幸福も人の命も有限である。

父がホスピスに入院しているので、月一回くらい会いに行っている。昨年は家で母と弟が介護していたのだが、限界が来たので今年の初めからホスピスに移った。

父がかなり弱くなったということは母から電話で聞いていた。介護中の惨状は母の電話の声でも感じていたけれど、実際会ってみた時は流石に私も胸の中心がギュッと地の底に引っ張られるようだった。
父の目が埴輪みたいに小さくなって、手足は骨と皮だけになって、私が知っていた父とは程遠い姿になっていた。悲しみに飲まれる前に、「お父さん、智美だよ」というと、父の目は輝きだし、昔の表情を取り戻していった。

父はアートの話が好きで、私の今までの成果物を見せると興味深く見ては「これ面白いな」「これいいな」と論評する。姿は変わっても、やっぱり昔のお父さんだと安心する。

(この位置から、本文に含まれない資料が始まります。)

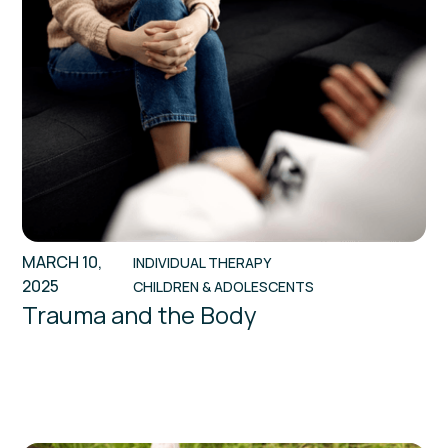
MARCH 10,
INDIVIDUAL THERAPY
2025
CHILDREN & ADOLESCENTS
Trauma and the Body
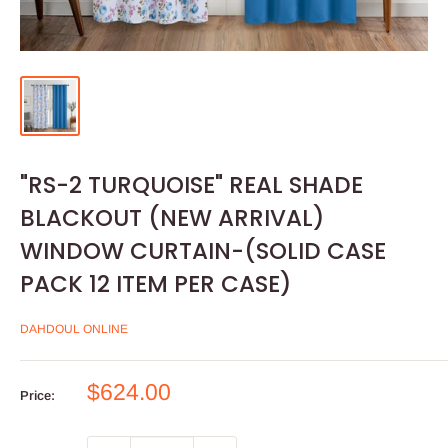
"RS-2 TURQUOISE" REAL SHADE
BLACKOUT (NEW ARRIVAL)
WINDOW CURTAIN-(SOLID CASE
PACK 12 ITEM PER CASE)
DAHDOUL ONLINE
Sale
$624.00
Price:
price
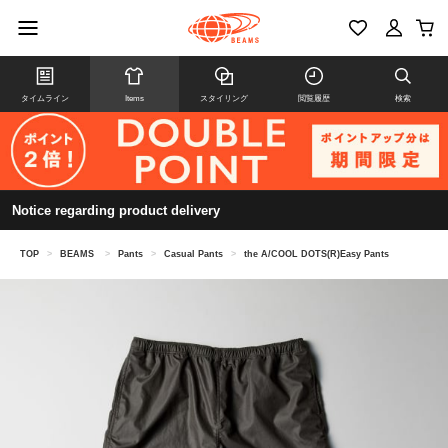
タイムライン
Items
スタイリング
閲覧履歴
検索
Notice regarding product delivery
TOP
>
BEAMS
>
Pants
>
Casual Pants
>
the A/COOL DOTS(R)Easy Pants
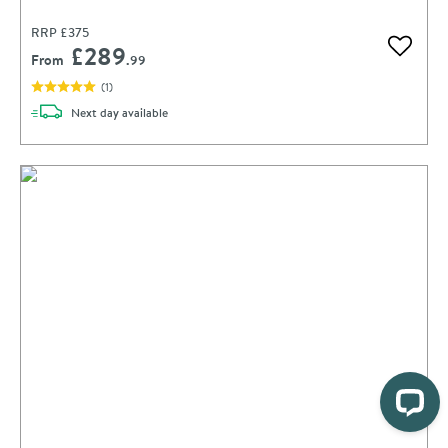
RRP
£375
£289
Add to 
From
.99
(
1
)
delivery
Next day
available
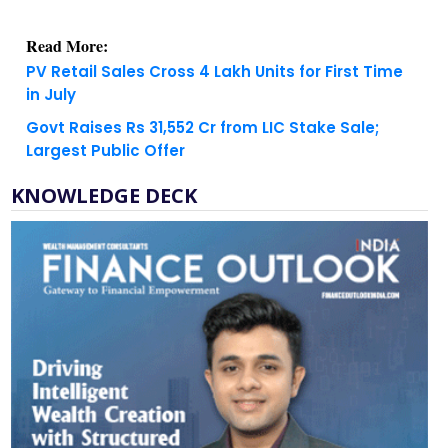
Read More:
PV Retail Sales Cross 4 Lakh Units for First Time
in July
Govt Raises Rs 31,552 Cr from LIC Stake Sale;
Largest Public Offer
KNOWLEDGE DECK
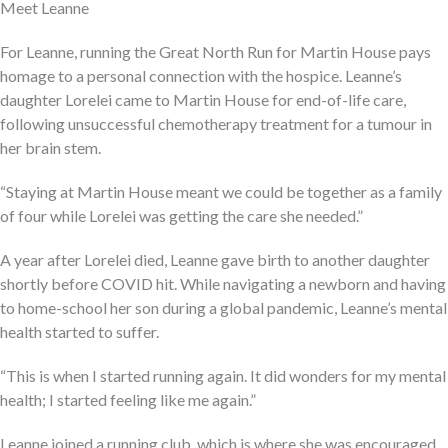
Meet Leanne
For Leanne, running the Great North Run for Martin House pays
homage to a personal connection with the hospice. Leanne’s
daughter Lorelei came to Martin House for end-of-life care,
following unsuccessful chemotherapy treatment for a tumour in
her brain stem.
“Staying at Martin House meant we could be together as a family
of four while Lorelei was getting the care she needed.”
A year after Lorelei died, Leanne gave birth to another daughter
shortly before COVID hit. While navigating a newborn and having
to home-school her son during a global pandemic, Leanne’s mental
health started to suffer.
“This is when I started running again. It did wonders for my mental
health; I started feeling like me again.”
Leanne joined a running club, which is where she was encouraged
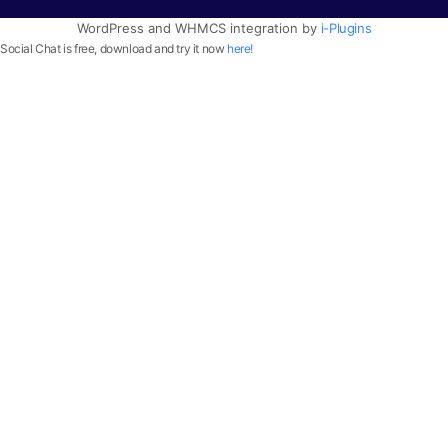
WordPress and WHMCS integration by
i-Plugins
Social Chat is free, download and try it now
here!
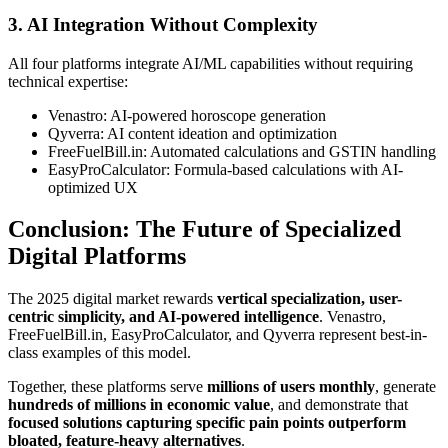
3. AI Integration Without Complexity
All four platforms integrate AI/ML capabilities without requiring
technical expertise:
Venastro: AI-powered horoscope generation
Qyverra: AI content ideation and optimization
FreeFuelBill.in: Automated calculations and GSTIN handling
EasyProCalculator: Formula-based calculations with AI-
optimized UX
Conclusion: The Future of Specialized
Digital Platforms
The 2025 digital market rewards
vertical specialization, user-
centric simplicity, and AI-powered intelligence
. Venastro,
FreeFuelBill.in, EasyProCalculator, and Qyverra represent best-in-
class examples of this model.
Together, these platforms serve
millions of users monthly
, generate
hundreds of millions in economic value
, and demonstrate that
focused solutions capturing specific pain points outperform
bloated, feature-heavy alternatives
.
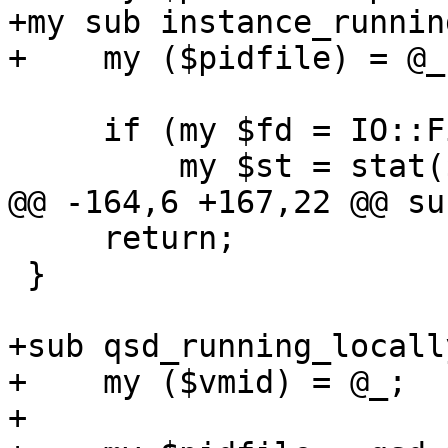
+my sub instance_runnin
+    my ($pidfile) = @_;
     if (my $fd = IO::File->new("<$pidfile")) {

         my $st = stat($fd);

@@ -164,6 +167,22 @@ su
     return;

 }

+sub qsd_running_locally
+    my ($vmid) = @_;

+
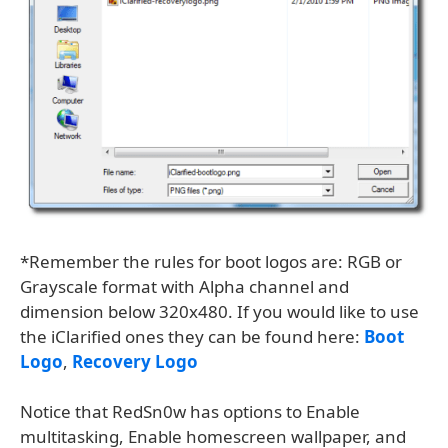
*Remember the rules for boot logos are: RGB or
Grayscale format with Alpha channel and
dimension below 320x480. If you would like to use
the iClarified ones they can be found here:
Boot
Logo
,
Recovery Logo
Notice that RedSn0w has options to Enable
multitasking, Enable homescreen wallpaper, and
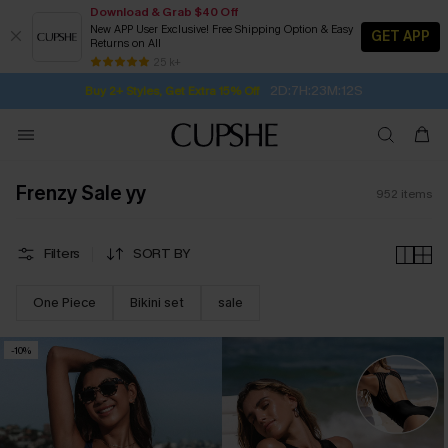
Download & Grab $40 Off
New APP User Exclusive! Free Shipping Option & Easy
GET APP
Returns on All
2D:7H:23M:10S
Buy 2+ Styles, Get Extra 15% Off
SUBSCRIBE TO GET FREE RETURNS
Free Standard Shipping $79+
25 k+
Subscribe | 15% off no min/25% off 2Pcs+
Frenzy Sale yy
952
items
Filters
SORT BY
One Piece
Bikini set
sale
-10%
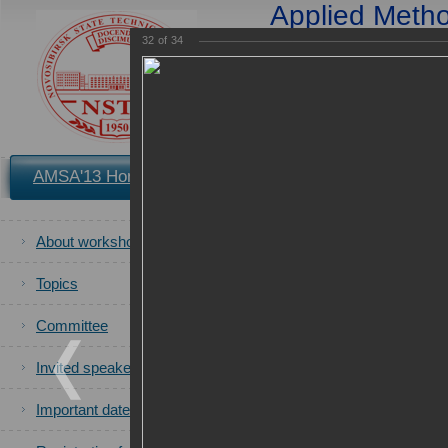
Applied Method
Applications in S
32
of
34
and 
25-2
You are in the archives of t
AMSA'13 Home
Registration
Book of Proceedings
of the AMS
About workshop
All photos
of the AMSA'2013 ca
Topics
Committee
Invited speakers
Important dates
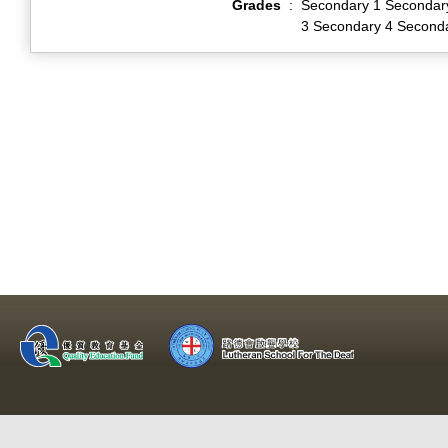
Grades
:
Secondary 1 Secondar
3 Secondary 4 Second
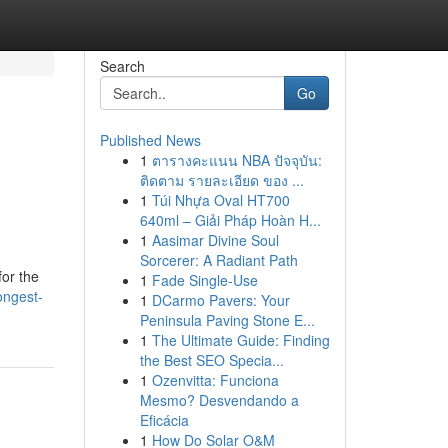
Search
Go
Published News
1
ตารางคะแนน NBA ปัจจุบัน:
ติดตาม รายละเอียด ของ ...
1
Túi Nhựa Oval HT700
640ml – Giải Pháp Hoàn H...
1
Aasimar Divine Soul
Sorcerer: A Radiant Path
for the
1
Fade Single-Use
ongest-
1
DCarmo Pavers: Your
Peninsula Paving Stone E...
1
The Ultimate Guide: Finding
the Best SEO Specia...
1
Ozenvitta: Funciona
Mesmo? Desvendando a
Eficácia
1
How Do Solar O&M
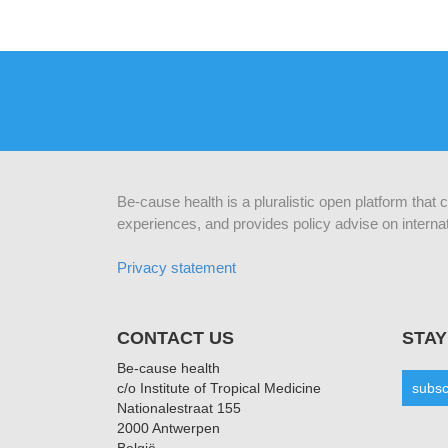
Be-cause health is a pluralistic open platform that
experiences, and provides policy advise on internat
Privacy statement
CONTACT US
STAY
Be-cause health
c/o Institute of Tropical Medicine
subsc
Nationalestraat 155
2000 Antwerpen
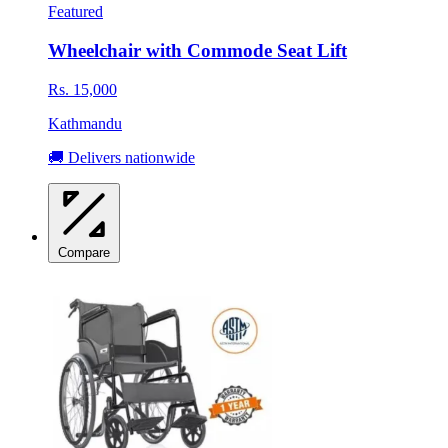
Featured
Wheelchair with Commode Seat Lift
Rs. 15,000
Kathmandu
🚚 Delivers nationwide
Compare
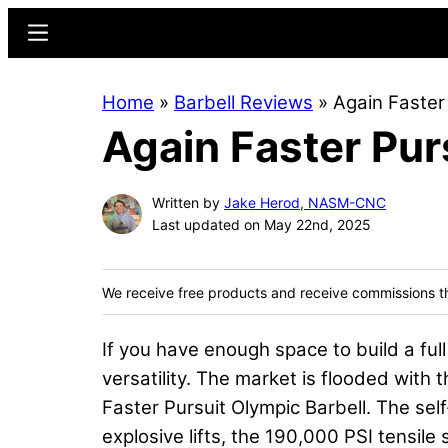
Skip
Skip
Menu
to
to
main
primary
Home
»
Barbell Reviews
»
Again Faster
content
sidebar
Again Faster Pur
Written by
Jake Herod, NASM-CNC
Last updated on May 22nd, 2025
We receive free products and receive commissions t
If you have enough space to build a ful
versatility. The market is flooded with 
Faster Pursuit Olympic Barbell. The sel
explosive lifts, the 190,000 PSI tensile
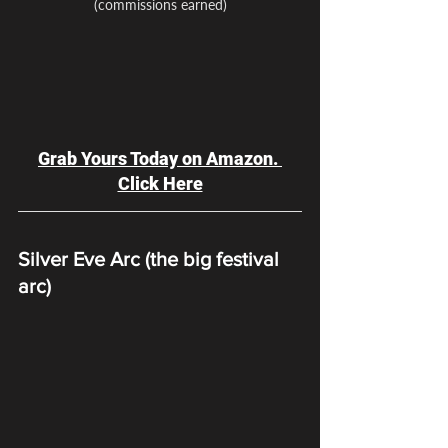
(commissions earned)
Grab Yours Today on Amazon. 
Click Here
Silver Eve Arc (the big festival 
arc)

実家にいた時の父は、リビングのソファに座ったまま喋らない人だった。時々母はイライラして小言を言ったり世話を焼いていたので、家の中はあまり落ち着かなかった。
今父は家族から離れて、病院のベッドに寝たきりだ。「ここはあまりおもしろくないんだ」と言っていたけど、昔と違って無邪気に笑ったり、ジョークを言ったり、アートに好奇心を持って得意げに論評したり、まるで少年のようで、今の方が人間らしい。



結婚してからの私は、実家から自立しようと必死だった。自分で決断し行動して、揺るがない自分の芯を築こうとしていたけれど、私の挑戦や危機の場面で、ぶつかりながらも見守ってくれた父と母の姿がいつもあった。静かにアドバイスする父と、叱咤激励する母。個展をする時も手術をする時も、父と母が一緒に来ることはあまりなかったけど、父も母も、それぞれのやり方で精一杯私を応援してくれていた。

その日々が、もう来ないと思うと悲しい。気軽に甘えていた日々が、今はとても貴重で尊い宝物だ。あの時をもっと感謝を持って過ごせたらどうだっただろう、とも思ったけど、それはそれで、私と家族にとって必要な日々だったのかもしれない。




ここ半年は、父の病気、夫の交通事故など、身内の死に直面するような場面があり、当たり前にあった幸福や人の命が有限であることを実感した。私の人生も折り返し地点を過ぎ、死というものが現実味を帯びてくると、これから何をすべきなのか、必要なこと、もの、人が自然に整理されていく。

時代は今も刻々と動き、コミュニティやビジネスモデルを左右する新しい兆しは、リアルタイムに提示されている。私にとって、生きていくのに一番必要なものは、お金でも健康でもなく、好奇心だ。それがあれば、新しことにも挑戦していけるし、モチベーションも体力も一緒に引き上げられていくと思う。
最後の瞬間を私はどのように迎えるのだろう。死から逆算すると、やるべきことが見えてくる。